The answer must be a single number: how many lines in the entries below contain the word "tratamento".

[Collection entries]
*** Block opens ***
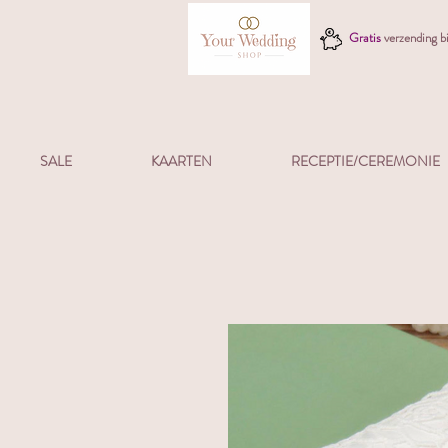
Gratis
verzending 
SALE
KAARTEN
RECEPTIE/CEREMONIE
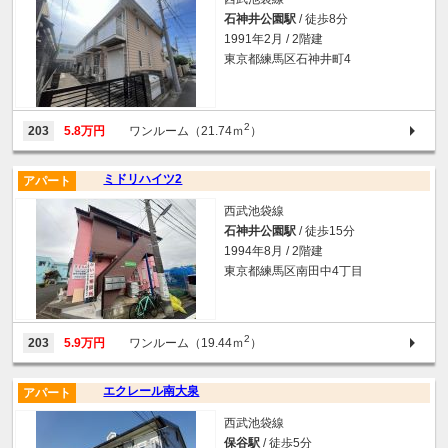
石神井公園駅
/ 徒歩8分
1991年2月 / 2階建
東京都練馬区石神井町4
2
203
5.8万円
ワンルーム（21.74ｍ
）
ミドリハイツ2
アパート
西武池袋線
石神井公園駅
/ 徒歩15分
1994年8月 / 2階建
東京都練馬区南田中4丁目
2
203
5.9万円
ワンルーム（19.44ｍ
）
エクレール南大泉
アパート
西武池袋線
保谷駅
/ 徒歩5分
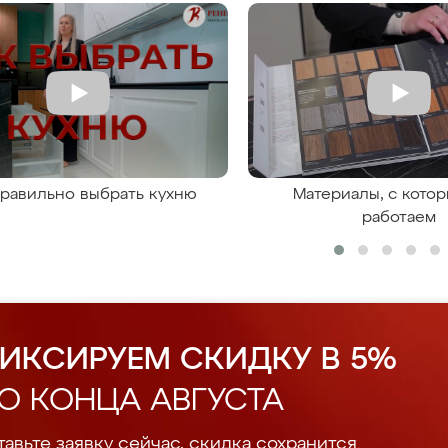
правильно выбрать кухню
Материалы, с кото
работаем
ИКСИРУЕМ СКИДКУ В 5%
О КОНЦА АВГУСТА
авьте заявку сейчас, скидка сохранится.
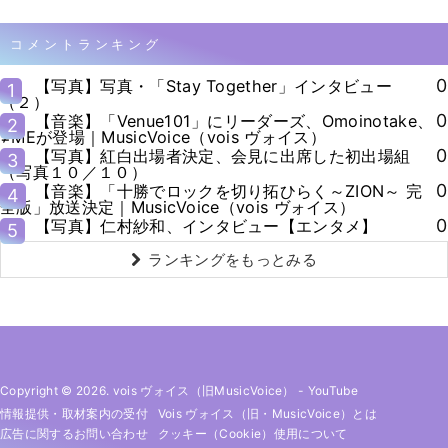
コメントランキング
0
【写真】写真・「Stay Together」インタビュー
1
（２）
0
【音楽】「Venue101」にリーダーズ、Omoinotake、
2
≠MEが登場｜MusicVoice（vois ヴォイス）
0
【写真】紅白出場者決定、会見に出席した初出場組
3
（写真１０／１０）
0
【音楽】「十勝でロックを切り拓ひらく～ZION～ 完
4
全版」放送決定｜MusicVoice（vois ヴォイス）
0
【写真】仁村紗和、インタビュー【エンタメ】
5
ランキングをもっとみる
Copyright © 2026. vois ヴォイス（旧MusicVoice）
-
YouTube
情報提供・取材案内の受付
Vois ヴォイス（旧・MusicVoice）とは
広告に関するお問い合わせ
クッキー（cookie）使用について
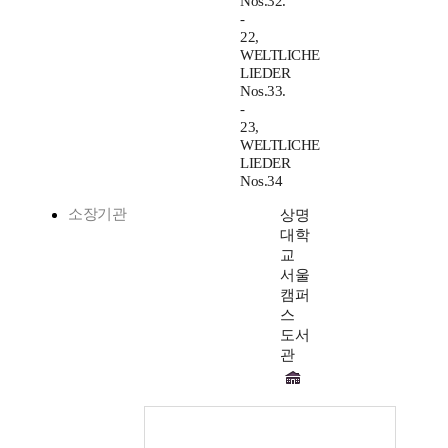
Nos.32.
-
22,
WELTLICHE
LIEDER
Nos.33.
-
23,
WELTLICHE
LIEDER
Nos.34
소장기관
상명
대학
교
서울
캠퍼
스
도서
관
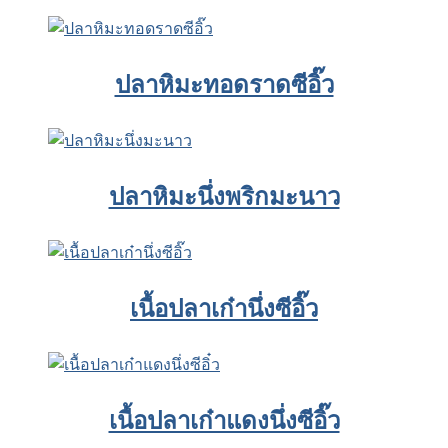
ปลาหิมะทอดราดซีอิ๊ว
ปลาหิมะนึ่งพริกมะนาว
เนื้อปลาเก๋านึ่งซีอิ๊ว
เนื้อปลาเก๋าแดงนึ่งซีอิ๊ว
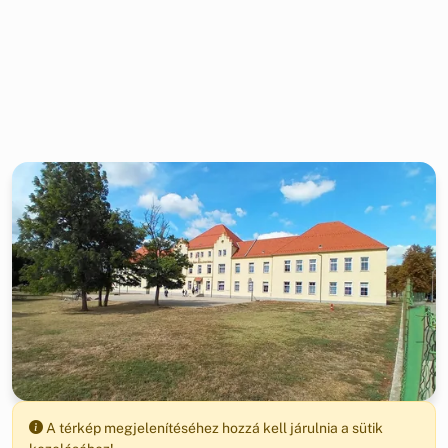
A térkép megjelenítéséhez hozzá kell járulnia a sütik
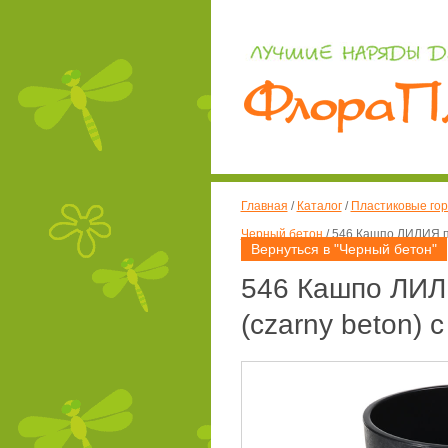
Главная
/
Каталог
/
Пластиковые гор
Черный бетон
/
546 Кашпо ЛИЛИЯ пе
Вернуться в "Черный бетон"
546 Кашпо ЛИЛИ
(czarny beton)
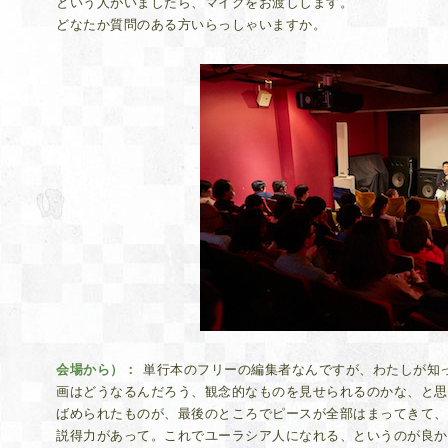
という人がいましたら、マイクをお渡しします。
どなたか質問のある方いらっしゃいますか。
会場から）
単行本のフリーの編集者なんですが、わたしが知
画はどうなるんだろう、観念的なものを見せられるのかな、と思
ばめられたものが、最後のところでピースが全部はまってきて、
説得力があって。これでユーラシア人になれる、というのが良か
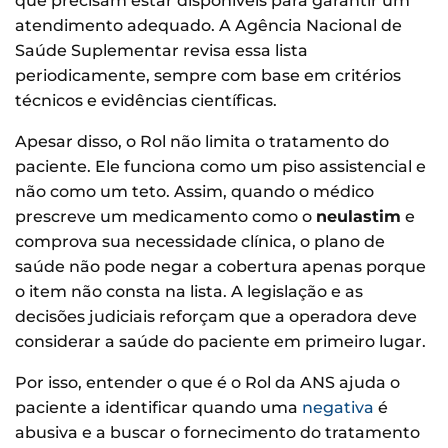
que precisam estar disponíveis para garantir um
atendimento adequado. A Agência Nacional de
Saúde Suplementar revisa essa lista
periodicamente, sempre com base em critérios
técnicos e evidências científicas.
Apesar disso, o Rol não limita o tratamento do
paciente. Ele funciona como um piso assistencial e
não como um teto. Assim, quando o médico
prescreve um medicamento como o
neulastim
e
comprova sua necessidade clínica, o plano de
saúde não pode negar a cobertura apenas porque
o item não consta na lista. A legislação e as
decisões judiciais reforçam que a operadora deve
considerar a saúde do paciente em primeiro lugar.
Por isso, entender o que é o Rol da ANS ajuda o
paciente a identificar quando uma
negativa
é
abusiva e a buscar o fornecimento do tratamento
*** Block closes ***
The completed task: 2